Is this because stablediffusion is trained with the huggingface text encoder, which causes the text to not work when using FrozenCLIPTextEmbedder as the encoder?

m-violet-s commented 11 months ago

If anyone knows, could you please let me know?

Shelsin commented 10 months ago

Hey, bro, I met the same problem! But I also don't know how to solve it. If my memory serves me right, the FrozenCLIPTextEmbedder works theoretically. Because I used to fine-tune the text encoder for stable diffusion.

m-violet-s commented 10 months ago

Thank you, I found that the feature vector sizes of the text generated by these two classes are different, and by looking at the code inside _self.model.encodetext(tokens) I changed the encode function inside the FrozenCLIPTextEmbedder class to

def encode(self, text):
        tokens = clip.tokenize(text).to(self.device)
        x = self.model.token_embedding(tokens).type(self.model.dtype)  # [batch_size, n_ctx, d_model]
        x = x + self.model.positional_embedding.type(self.model.dtype)
        x = x.permute(1, 0, 2)  # NLD -> LND
        x = self.model.transformer(x)
        x = x.permute(1, 0, 2)  # LND -> NLD
        z = self.model.ln_final(x).type(self.model.dtype)   # #  [batch, 77, 768]
        return z

I found that the image generated this way matches his text, I wonder if you did the same thing as this before?
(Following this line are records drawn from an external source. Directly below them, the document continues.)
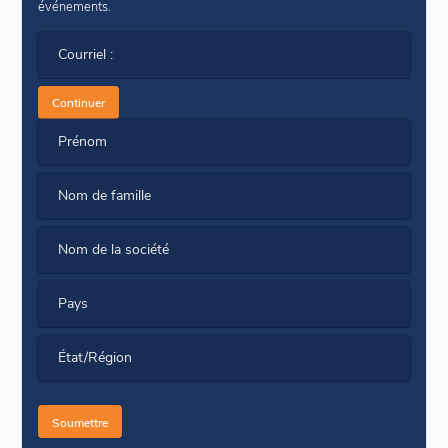
événements.
Courriel :
Continuer
Prénom
Nom de famille
Nom de la société
Pays
État/Région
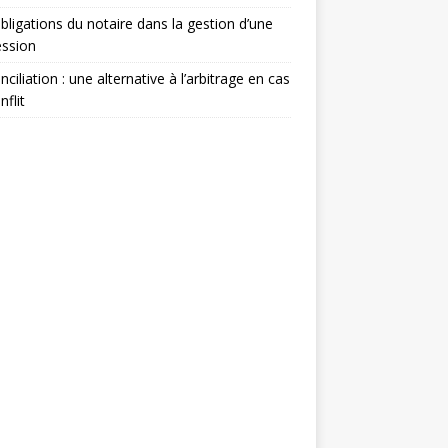
bligations du notaire dans la gestion d’une
ession
nciliation : une alternative à l’arbitrage en cas
nflit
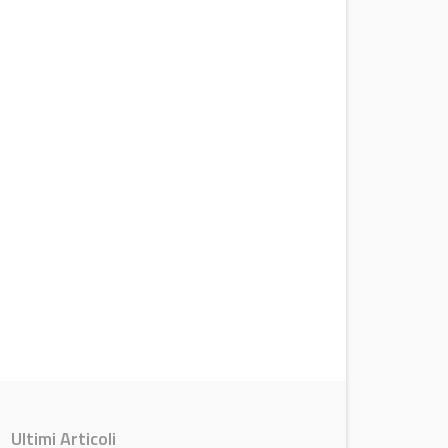
Ultimi Articoli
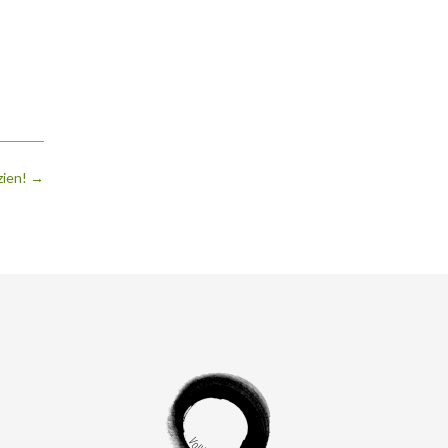
 zien!
→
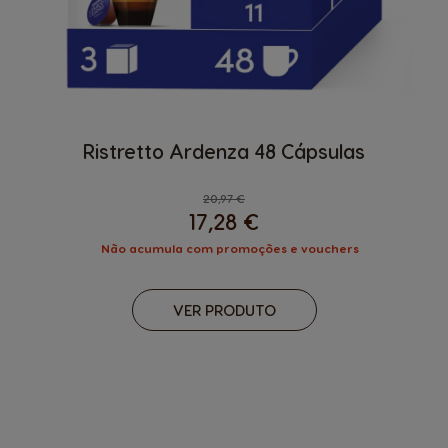
Ristretto Ardenza 48 Cápsulas
Regular Price
20,97 €
17,28 €
Não acumula com promoções e vouchers
VER PRODUTO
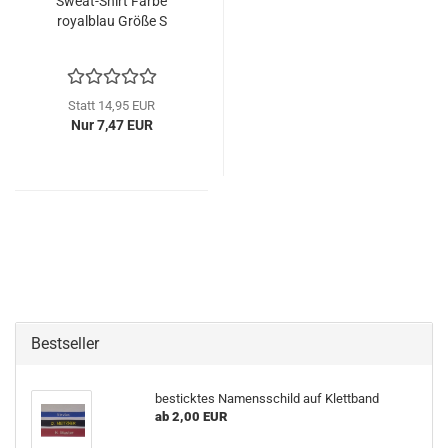
Sweat-Shirt Farbe
royalblau Größe S
Statt 14,95 EUR
Nur 7,47 EUR
Bestseller
besticktes Namensschild auf Klettband
ab 2,00 EUR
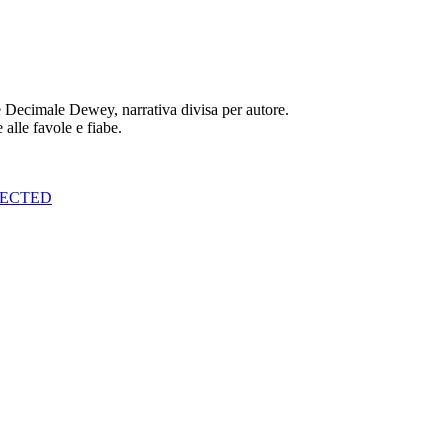
e Decimale Dewey, narrativa divisa per autore.
 alle favole e fiabe.
LECTED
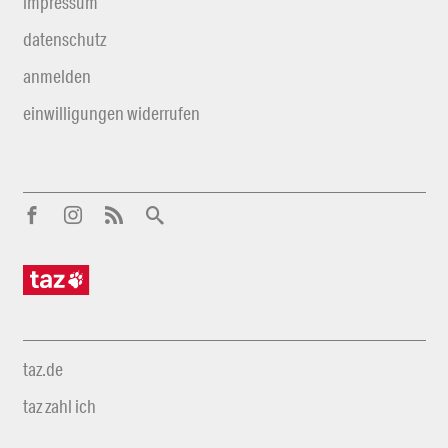
impressum
datenschutz
anmelden
einwilligungen widerrufen
taz.de
taz zahl ich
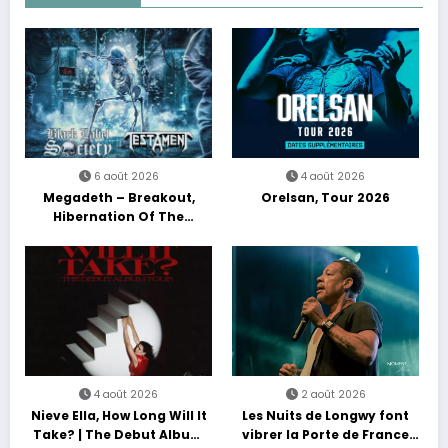
6 août 2026
4 août 2026
Megadeth – Breakout,
Orelsan, Tour 2026
Hibernation Of The
Nations Europe Tour 2027
4 août 2026
2 août 2026
Nieve Ella, How Long Will It
Les Nuits de Longwy font
Take? | The Debut Album
vibrer la Porte de France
Shelsin commented 10 months ago

Thanks for your solution. Yes, similar to yours. I set the self.normalize as False in the FrozenCLIPTextEmbedder. And I remove the x = x[torch.arange(x.shape[0]), text.argmax(dim=-1)] @ self.text_projection in the Clip.model.py. You are right. Actually, the sequence length of the condition(aka. prompts) is different in the FrozenCLIPTextEmbedder (B, 1, 768) and FrozenCLIPEmbedder(B, 77, 768). You know the feature from the FrozenCLIPTextEmbedder denotes a sentence which means 1, but the feature from the FrozenCLIPEmbedder denotes each word in the sentence which means 77.